Recommendations for ensuring the continuity of PHI
- Extend the entry age upper limit – Insurance companies should give serious consideration to extending the entry age upper limit. This would allow the elderly consumers who can afford it to enjoy PHI protection, and in turn, help reduce pressure on our overloaded public healthcare services.
- Offer an opt-out option for non-core benefits enhancement – For fairness and continuity, insurance companies should offer their insured clients the choice of retaining the status quo upon renewal and especially opting out of additional non-core benefits enhancement.
- Provide coverage for unknown pre-existing conditions – For reasons of fairness, the PHI industry should provide coverage of unknown pre-existing conditions. A waiting period, such as 3 years, could be applied with reference to VHIS. If unknown pre-existing conditions are excluded from coverage, this information should be clearly explained to prospective customers.
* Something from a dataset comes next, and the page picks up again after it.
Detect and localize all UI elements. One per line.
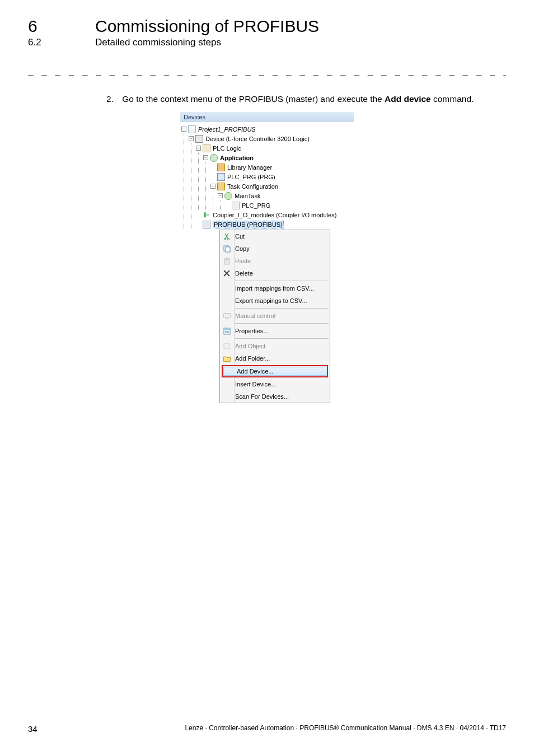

- Avoid re-underwriting or enhance transparency if necessary – A better practice for insurance companies to follow is to adopt a one-off underwriting practice instead of annual re-underwriting. If insurance companies do not consider avoiding re-underwriting to be applicable, the information about such arrangements should be clearly specified in the policy and made known to policyholders.
This study was undertaken from May 2016 to October 2018, using a range of qualitative and quantitative methods: telephone survey of 1,000 respondents, on-street survey of 205 respondents, in-depth interviews with 28 claimants, an analysis of complaints, examining policy contract samples, and examining the regulatory measures of 6 jurisdictions around the world.
In concluding the findings, the Council calls on all stakeholders to join hands to progressively implement clear regulatory guidelines in the PHI market, to improve the business practices of insurance companies providing PHI services, and to enhance consumer education and strengthen related consumer protection measures. The Council strongly believes that the concerted efforts of all stakeholders to promote consumer safeguards and the sustainable development of the PHI industry will foster and create a robust and fair marketplace beneficial to consumers.